Buona sera. Yours truly is a bit wound up about a different approach to posting. I believe that I will be posting more often, but with less text; I want to become more efficient with my thoughts and words. Sure, the occasional lengthy treatises and rants will appear, however. "I gotta be me", as the song goes.
Things may change. After all, everything is a work in progress (to use another saying). But to use one of my own sayings around the office, "We'll see what happens".
Unfortunately for people who want short messages, this is not going to be one of them. It's my usual length. But it's very good, keep reading, it'll take you about two or three
To the right is an example of extreme clutter.
let us examine how happy those are who already possess it.
—Francois de La Rochefoucauld, French author & moralist (1613 - 1680)
When Hal the Hacker gets on a project for me, he has all kinds of stuff. I try to be tech savvy, but he's way over my head, being comfortable with gadgets that I never dreamed existed. Many of them are toys, and not really necessary for his work.
How much stuff do we really need to own? I have things in storage from previous lives that I have not been able to part with, so I continue to pay the storage fees. Someday, I will be able to break the chains and set the stuff, and myself, free.
Let's look at stuff on a philosophical or spiritual level.
Benjamin Franklin did not desire many possessions and luxuries, and lived a frugal lifestyle. He believed that the best possession is a true friend. No, he did not think you could own anybody. The value of friendship is more important than stuff or material riches. And this guy whose name I can't pronounce, Francois de La Rochefoucauld, said, "Before we set our hearts too much upon anything, let us examine how happy those are who already possess it." Right. Will it make you happy? John Ruskin, 19th century philosopher (and so much more) said that "Every increased possession loads us with new weariness".
Buddhism warns against attachment. That is, getting mentally and emotionally attached to stuff, or people, or whatever. Clinging imprisons one's self. This does not conflict with my Christian beliefs. Rather, it supports them. But going deeper into that point is more than I want to do here, so if you want to read more about that, click here. The point is, Buddhists agree that gaining more stuff only increases your burden.

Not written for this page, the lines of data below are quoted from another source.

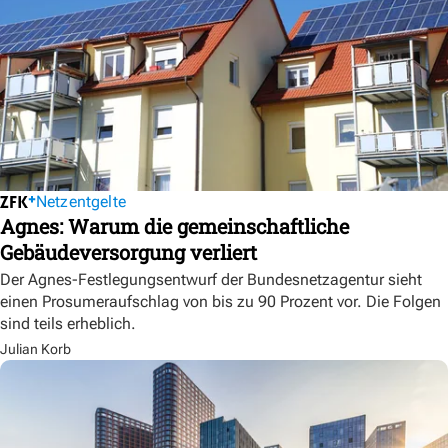
Netzentgelte
Agnes: Warum die gemeinschaftliche
Gebäudeversorgung verliert
Der Agnes-Festlegungsentwurf der Bundesnetzagentur sieht
einen Prosumeraufschlag von bis zu 90 Prozent vor. Die Folgen
sind teils erheblich.
Julian Korb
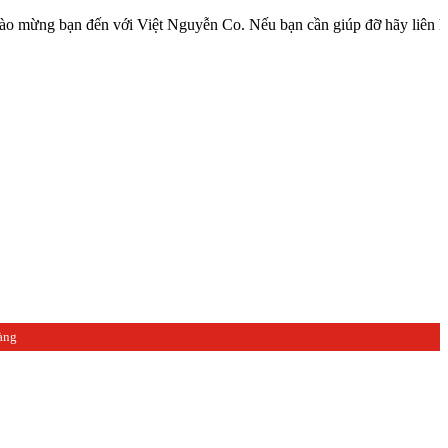
ạn đến với Việt Nguyễn Co. Nếu bạn cần giúp đỡ hãy liên hệ với chú
àng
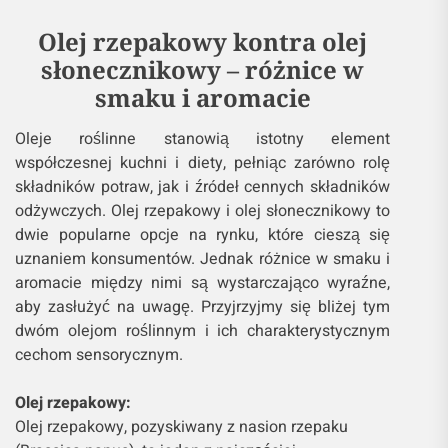
Olej rzepakowy kontra olej
słonecznikowy – różnice w
smaku i aromacie
Oleje roślinne stanowią istotny element
współczesnej kuchni i diety, pełniąc zarówno rolę
składników potraw, jak i źródeł cennych składników
odżywczych. Olej rzepakowy i olej słonecznikowy to
dwie popularne opcje na rynku, które cieszą się
uznaniem konsumentów. Jednak różnice w smaku i
aromacie między nimi są wystarczająco wyraźne,
aby zasłużyć na uwagę. Przyjrzyjmy się bliżej tym
dwóm olejom roślinnym i ich charakterystycznym
cechom sensorycznym.
Olej rzepakowy:
Olej rzepakowy, pozyskiwany z nasion rzepaku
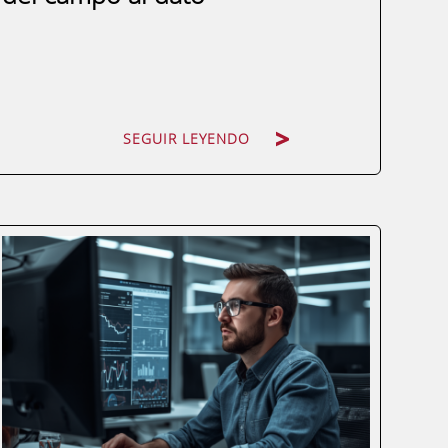
SEGUIR LEYENDO
El campo español nunca ha producido
tanto con tan poco margen de error. La
presión sobre los recursos hídricos, la
volatilidad de los mercados
internacionales y las exigencias crecientes
de trazabilidad están obligando a las
explotaciones agrarias y...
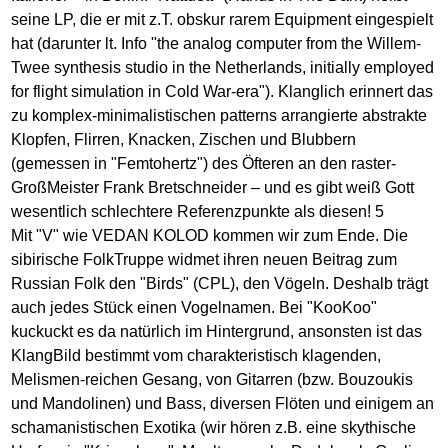
seine LP, die er mit z.T. obskur rarem Equipment eingespielt
hat (darunter lt. Info "the analog computer from the Willem-
Twee synthesis studio in the Netherlands, initially employed
for flight simulation in Cold War-era"). Klanglich erinnert das
zu komplex-minimalistischen patterns arrangierte abstrakte
Klopfen, Flirren, Knacken, Zischen und Blubbern
(gemessen in "Femtohertz") des Öfteren an den raster-
GroßMeister Frank Bretschneider – und es gibt weiß Gott
wesentlich schlechtere Referenzpunkte als diesen! 5
Mit "V" wie VEDAN KOLOD kommen wir zum Ende. Die
sibirische FolkTruppe widmet ihren neuen Beitrag zum
Russian Folk den "Birds" (CPL), den Vögeln. Deshalb trägt
auch jedes Stück einen Vogelnamen. Bei "KooKoo"
kuckuckt es da natürlich im Hintergrund, ansonsten ist das
KlangBild bestimmt vom charakteristisch klagenden,
Melismen-reichen Gesang, von Gitarren (bzw. Bouzoukis
und Mandolinen) und Bass, diversen Flöten und einigem an
schamanistischen Exotika (wir hören z.B. eine skythische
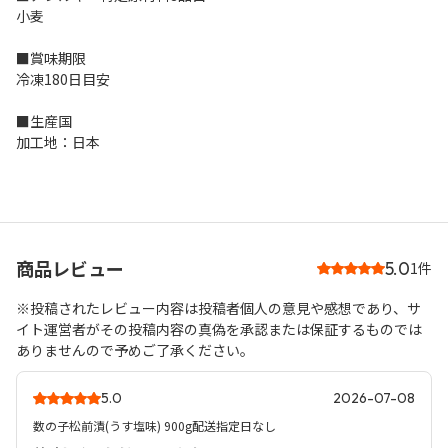
小麦
■賞味期限
冷凍180日目安
■生産国
加工地：日本
商品レビュー
5.0
1件
※投稿されたレビュー内容は投稿者個人の意見や感想であり、サ
イト運営者がその投稿内容の真偽を承認または保証するものでは
ありませんので予めご了承ください。
5.0
2026-07-08
数の子松前漬(うす塩味) 900g配送指定日なし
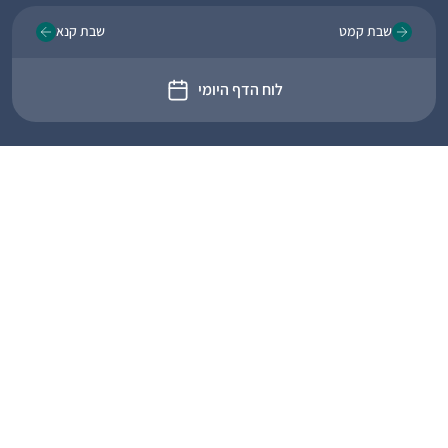
שבת קמט
שבת קנא
לוח הדף היומי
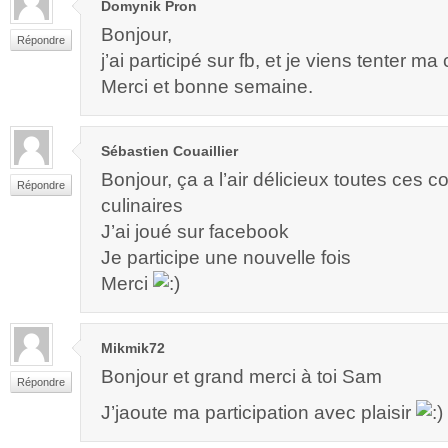
Domynik Pron
Bonjour,
Répondre
j’ai participé sur fb, et je viens tenter ma
Merci et bonne semaine.
Sébastien Couaillier
Bonjour, ça a l’air délicieux toutes ces 
Répondre
culinaires
J’ai joué sur facebook
Je participe une nouvelle fois
Merci
Mikmik72
Bonjour et grand merci à toi Sam
Répondre
J’jaoute ma participation avec plaisir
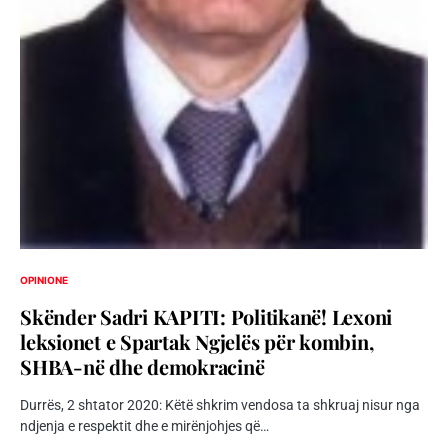
OPINIONE
Skënder Sadri KAPITI: Politikanë! Lexoni
leksionet e Spartak Ngjelës për kombin,
SHBA-në dhe demokracinë
Durrës, 2 shtator 2020: Këtë shkrim vendosa ta shkruaj nisur nga
ndjenja e respektit dhe e mirënjohjes që…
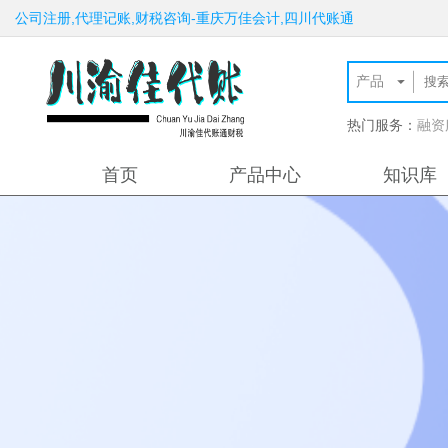
公司注册,代理记账,财税咨询-重庆万佳会计,四川代账通
热门服务：
融资
首页
产品中心
知识库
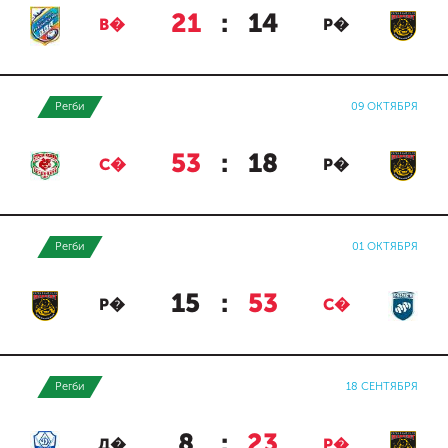
21
:
14
В�
Р�
Регби
09 ОКТЯБРЯ
53
:
18
С�
Р�
Регби
01 ОКТЯБРЯ
15
:
53
Р�
С�
Регби
18 СЕНТЯБРЯ
8
:
23
Д�
Р�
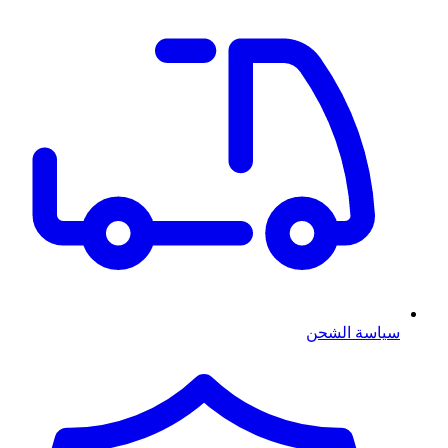
سياسة الشحن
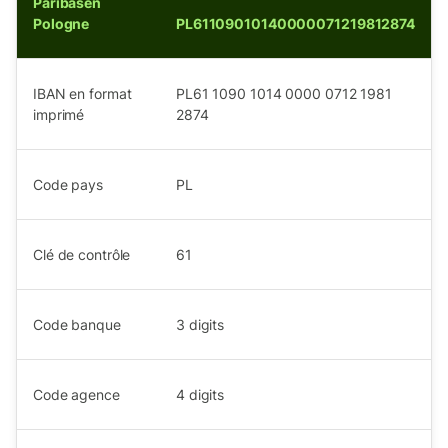
Paribasen
Pologne
PL61109010140000071219812874
IBAN en format
PL61 1090 1014 0000 0712 1981
imprimé
2874
Code pays
PL
Clé de contrôle
61
Code banque
3
digits
Code agence
4
digits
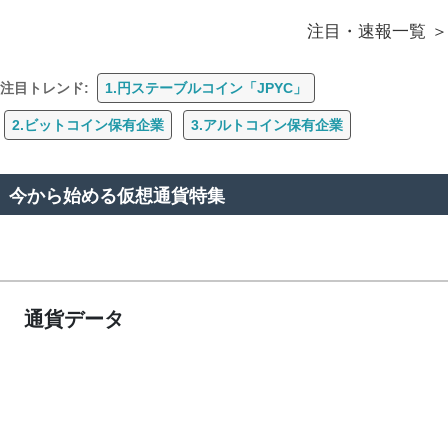
注目・速報一覧
注目トレンド:
1.円ステーブルコイン「JPYC」
2.ビットコイン保有企業
3.アルトコイン保有企業
今から始める仮想通貨特集
通貨データ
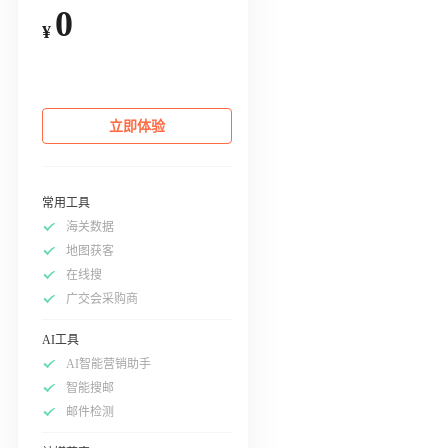
0
¥
立即体验
常用工具
海关数据
地图获客
在线搜
广交会采购商
AI工具
AI智能营销助手
智能搜邮
邮件检测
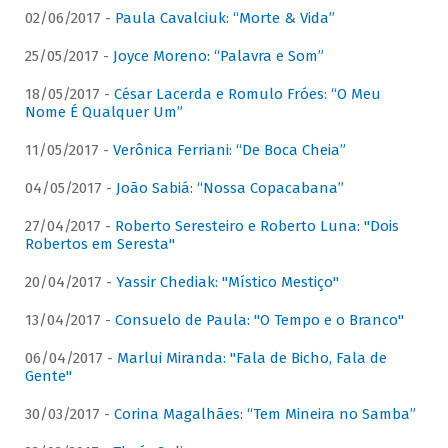
02/06/2017 -
Paula Cavalciuk: “Morte & Vida”
25/05/2017 -
Joyce Moreno: “Palavra e Som”
18/05/2017 -
César Lacerda e Romulo Fróes: “O Meu
Nome É Qualquer Um”
11/05/2017 -
Verônica Ferriani: “De Boca Cheia”
04/05/2017 -
João Sabiá: “Nossa Copacabana”
27/04/2017 -
Roberto Seresteiro e Roberto Luna: "Dois
Robertos em Seresta"
20/04/2017 -
Yassir Chediak: "Místico Mestiço"
13/04/2017 -
Consuelo de Paula: "O Tempo e o Branco"
06/04/2017 -
Marlui Miranda: "Fala de Bicho, Fala de
Gente"
30/03/2017 -
Corina Magalhães: “Tem Mineira no Samba”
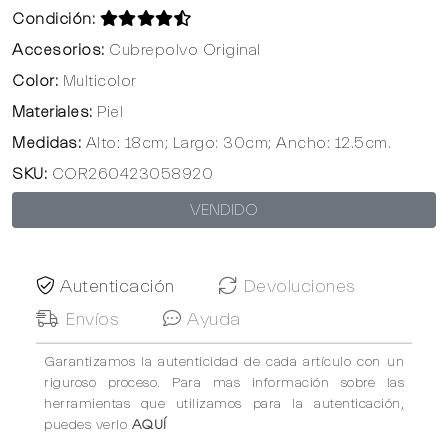
Condición:
Accesorios:
Cubrepolvo Original
Color:
Multicolor
Materiales:
Piel
Medidas:
Alto: 18cm; Largo: 30cm; Ancho: 12.5cm.
SKU:
COR260423058920
VENDIDO
Autenticación
Devoluciones
Envíos
Ayuda
Garantizamos la autenticidad de cada artículo con un
riguroso proceso. Para mas información sobre las
herramientas que utilizamos para la autenticación,
puedes verlo
AQUÍ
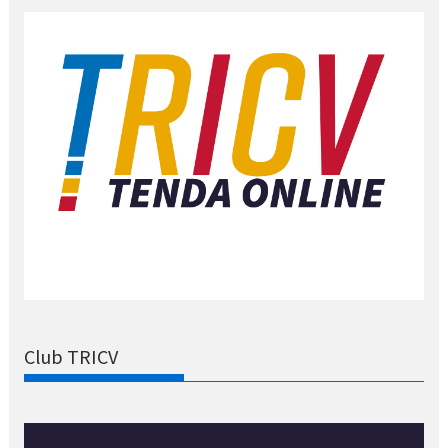
Club TRICV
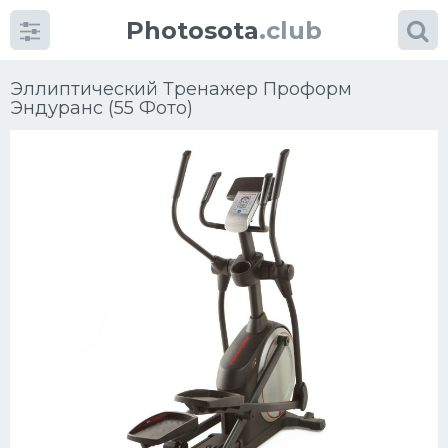
Photosota
.club
Эллиптический Тренажер Проформ
Эндуранс (55 Фото)
Категории
Фото
Много картинок...
Футбол
Баскетбол
Хоккей
Велогонки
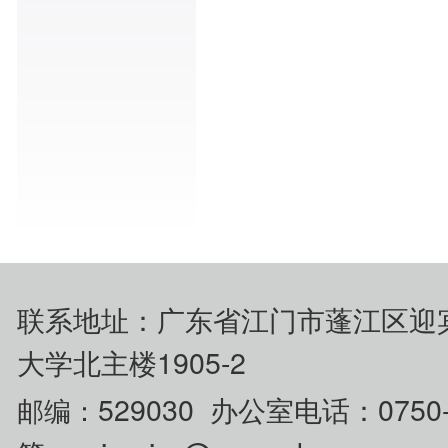
联系地址：广东省江门市蓬江区迎
大学北主楼1905-2
529030 办公室电话：0750
邮编：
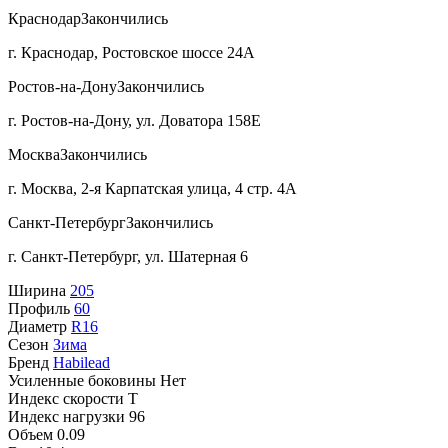
Краснодар
Закончились
г. Краснодар, Ростовское шоссе 24А
Ростов-на-Дону
Закончились
г. Ростов-на-Дону, ул. Доватора 158Е
Москва
Закончились
г. Москва, 2-я Карпатская улица, 4 стр. 4А
Санкт-Петербург
Закончились
г. Санкт-Петербург, ул. Шатерная 6
Ширина
205
Профиль
60
Диаметр
R16
Сезон
Зима
Бренд
Habilead
Усиленные боковины
Нет
Индекс скорости
T
Индекс нагрузки
96
Объем
0.09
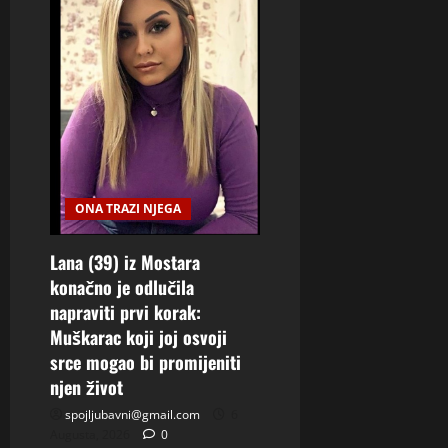
ONA TRAZI NJEGA
Lana (39) iz Mostara
konačno je odlučila
napraviti prvi korak:
Muškarac koji joj osvoji
srce mogao bi promijeniti
njen život
spojljubavni@gmail.com
6
Augusta, 2026
0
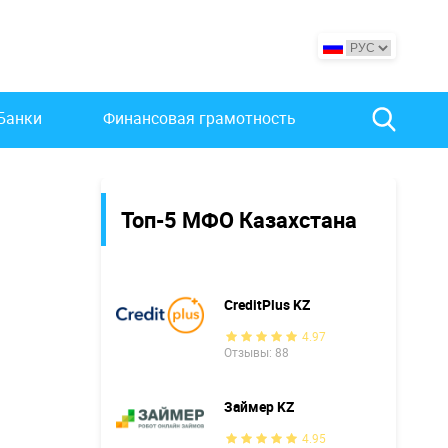
Банки
Финансовая грамотность
Топ-5 МФО Казахстана
CreditPlus KZ
4.97
Отзывы: 88
Займер KZ
4.95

There are strong words about being enamored to wealth, and to things, in the Bible. Mark 4.19 mentions the "deceitfulness of riches". The Apostle Paul wrote in Philippians 4.11-12 that he knew full well how to live well and to go hungry, and "I have learned, in whatsoever state I am, therewith to be content." (I seem to recall Ben Franklin saying something about being content with what we have, as well.) Proverbs 30.8-9 tells us, "Keep falsehood and lies far from me; give me neither poverty nor riches, but give me only my daily bread. Otherwise, I may have too much and disown you and say, 'Who is the LORD', or I may become poor and steal, and so dishonor the name of my God." Get that? A good balance between wealth and poverty is a good thing. So, "more is less", because the more stuff you have, the less freedom and peace of mind you have because you're dealing with all of it.
But why do we get so much stuff? Prestige? Impulse? The silly notion that owning things will make us happy? Mental illness? I'll tell you about mental illness, I've said long ago that getting ourselves organized is very helpful for our mental well-being. Although that is about personal productivity, it brings up the point that we need to keep our stuff organized as well, or it becomes a considerable area of stress.
But catch onto this principle that I have been learning: Less is liberating! If you have less stuff (and you know darn well that you don't need that much in the first place), you have less to deal with. Read what Leo Babauta says over at Zen Habits:
Have less. If you learn that enjoyment of life isn’t having stuff, you’ll be able to let go of it … and declutter. Having a life with a minimal amount of clutter is so enjoyable, so peaceful, it’s hard to describe. It leaves you feeling free, without the stress that comes with an overwhelming amount of stuff, and leaves room in your life for relaxation. Less of a focus on buying stuff means you also have more money, or less debt, or you need to work less in order to live the life you want. Any of those options are good.So, are you with me on this? One more saying: Do you have possessions, or do possessions have you? Maybe it's time to stop obsessing over stuff, over how much you can get. In fact, maybe we should be thinking about simplifying and de-cluttering. That's the directiong that I'm heading. Less clutter, more organized...I'm feel better!